In the interim, life on Earth must survive by protecting water from increasing heat. Ideas that have been discussed are to cover the lakes and expansive canal systems with solar panels. And creating systems to pump water, both winter runoff and added reclamation  — reverse osmosis, added clean water drainage capture, etc. — via a system of piping back into the reservoirs and by natural percolation and direct injection into our depleted underground aquifers.

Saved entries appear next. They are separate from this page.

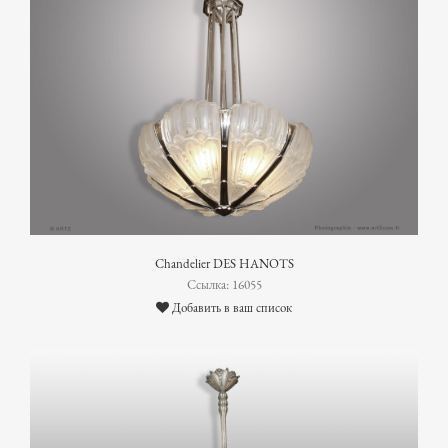
Chandelier DES HANOTS
Ссылка: 16055
Добавить в ваш список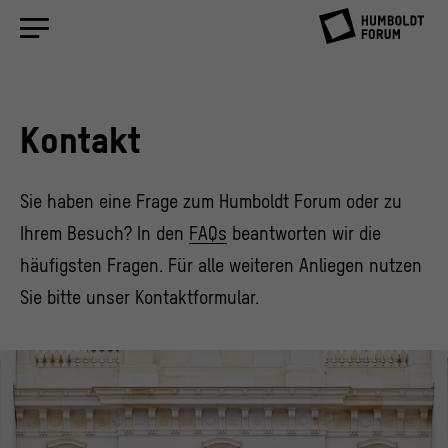
Kontakt
Sie haben eine Frage zum Humboldt Forum oder zu
Ihrem Besuch? In den
FAQs
beantworten wir die
häufigsten Fragen. Für alle weiteren Anliegen nutzen
Sie bitte unser Kontaktformular.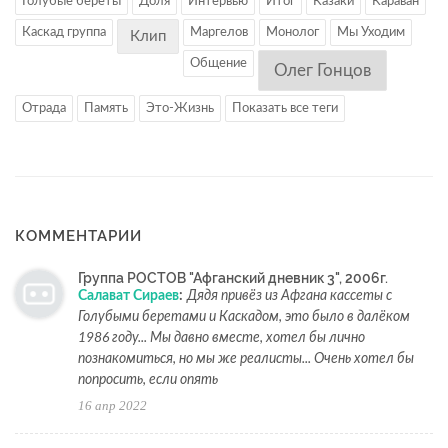
Голубые береты
Доля
Интервью
Итог
Казаки
Караван
Каскад группа
Маргелов
Монолог
Мы Уходим
Клип
Общение
Олег Гонцов
Отрада
Память
Это-Жизнь
Показать все теги
КОММЕНТАРИИ
Группа РОСТОВ "Афганский дневник 3", 2006г.
Салават Сираев
:
Дядя привёз из Афгана кассеты с
Голубыми беретами и Каскадом, это было в далёком
1986 году... Мы давно вместе, хотел бы лично
познакомиться, но мы же реалисты... Очень хотел бы
попросить, если опять
16 апр 2022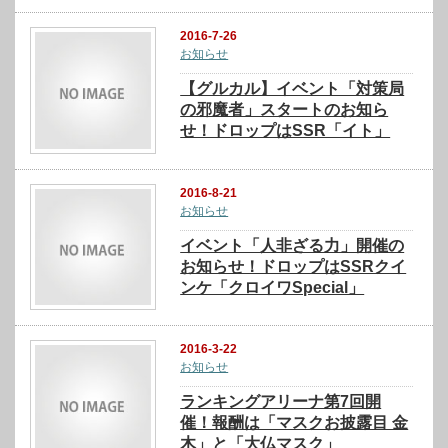
2016-7-26
お知らせ
【グルカル】イベント「対策局
の邪魔者」スタートのお知ら
せ！ドロップはSSR「イト」
2016-8-21
お知らせ
イベント「人非ざる力」開催の
お知らせ！ドロップはSSRクイ
ンケ「クロイワSpecial」
2016-3-22
お知らせ
ランキングアリーナ第7回開
催！報酬は「マスクお披露目 金
木」と「大仏マスク」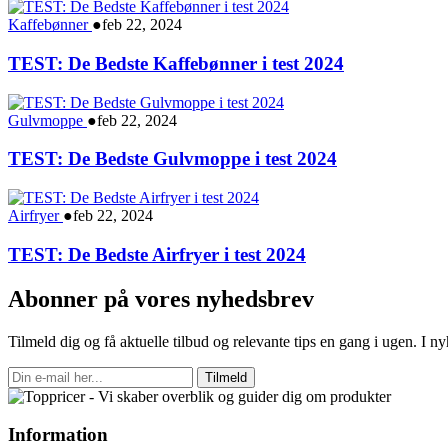
Kaffebønner
●
feb 22, 2024
TEST: De Bedste Kaffebønner i test 2024
Gulvmoppe
●
feb 22, 2024
TEST: De Bedste Gulvmoppe i test 2024
Airfryer
●
feb 22, 2024
TEST: De Bedste Airfryer i test 2024
Abonner på vores nyhedsbrev
Tilmeld dig og få aktuelle tilbud og relevante tips en gang i ugen. I 
Tilmeld
Information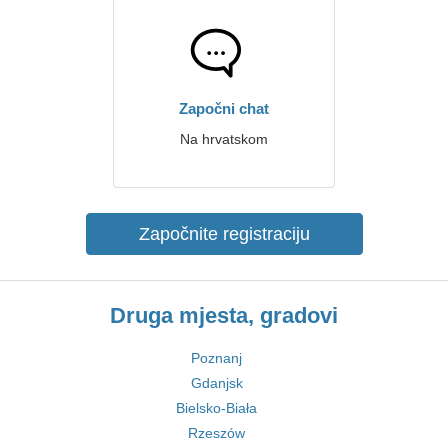
Započni chat
Na hrvatskom
Započnite registraciju
Druga mjesta, gradovi
Poznanj
Gdanjsk
Bielsko-Biała
Rzeszów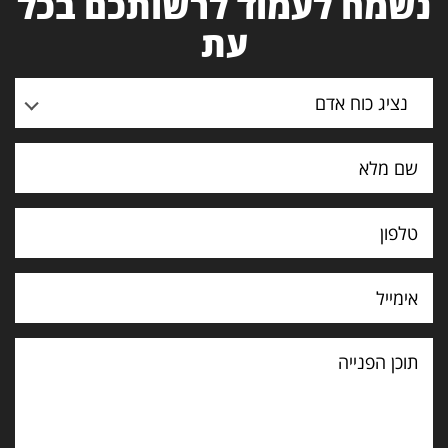
נשמח לעמוד לרשותכם בכל
עת
נציג כוח אדם
תוכן
הפנייה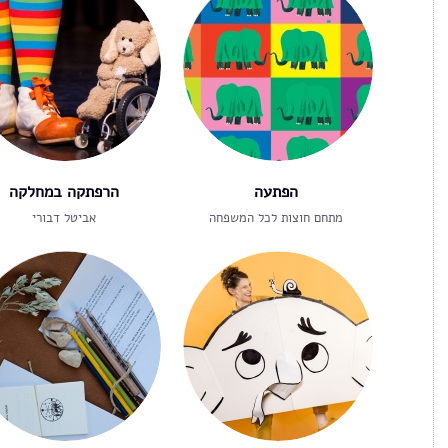
הפתעה
הרפתקה במחלקה
מתחם חוצות לכל המשפחה
אביטל דבורי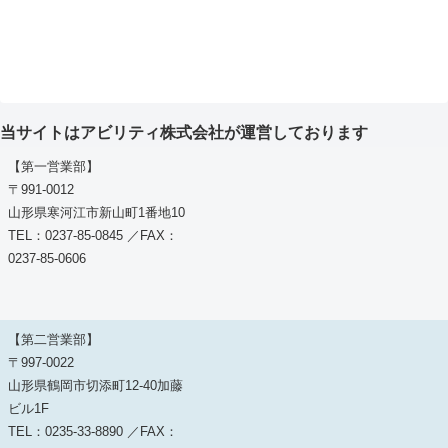
当サイトはアビリティ株式会社が運営しております
【第一営業部】
〒991-0012
山形県寒河江市新山町1番地10
TEL：0237-85-0845 ／FAX：
0237-85-0606
【第二営業部】
〒997-0022
山形県鶴岡市切添町12-40加藤
ビル1F
TEL：0235-33-8890 ／FAX：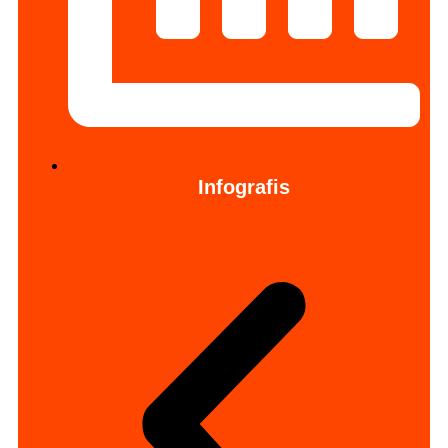
Infografis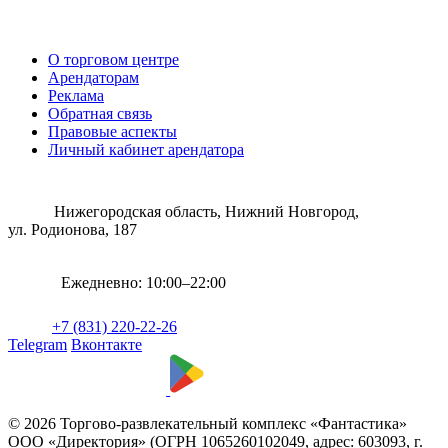
О торговом центре
Арендаторам
Реклама
Обратная связь
Правовые аспекты
Личный кабинет арендатора
Нижегородская область, Нижний Новгород,
ул. Родионова, 187
Ежедневно: 10:00–22:00
+7 (831) 220-22-26
Telegram
Вконтакте
© 2026 Торгово-развлекательный комплекс «Фантастика»
ООО «Директория» (ОГРН 1065260102049, адрес: 603093, г.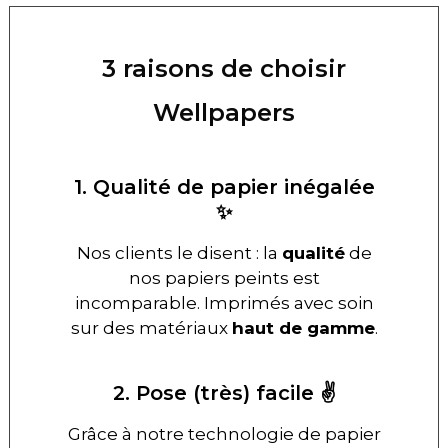
3 raisons de choisir
Wellpapers
1. Qualité de papier inégalée
✨
Nos clients le disent : la
qualité
de
nos papiers peints est
incomparable. Imprimés avec soin
sur des matériaux
haut de gamme
.
2. Pose (très) facile ✌️
Grâce à notre technologie de papier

Covering lakes with solar panels is a technical challenge and runs afoul of the recreation users of those resources. Placing floating solar panels near the dams, where security prohibits public access, might be viable as would covering portions of the vast canal systems that distribute water throughout the state. The revenue from that electricity should allow the program to be self-funded.

The capture of added water and recharge of underground aquifers have potential and are done to a limited extent. As those underground reservoirs are replenished, protected from the heat of the sun, the added water allowed to be taken from that underground storage could be priced to pay for the recharge program.

For certain, our serious need for water in the future cannot allow evaporation to pilfer such a vast and increasing quantity of that pivotal natural resource. We must prove to Mother Nature that, as we finally strive toward the existential ethical imperative of curing ourselves of our carbon addiction, humankind is still worthy of continuing to care for her planet by protecting the most dear of her gifts: life-giving water.

Rod Diridon, Sr. is former chair of the Santa Clara County Board of Supervisors, chair emeritus of Silicon Valley League of Conservation Voters, chair emeritus of SV Ethics Roundtable and chair emeritus of the California High Speed Rail Authority.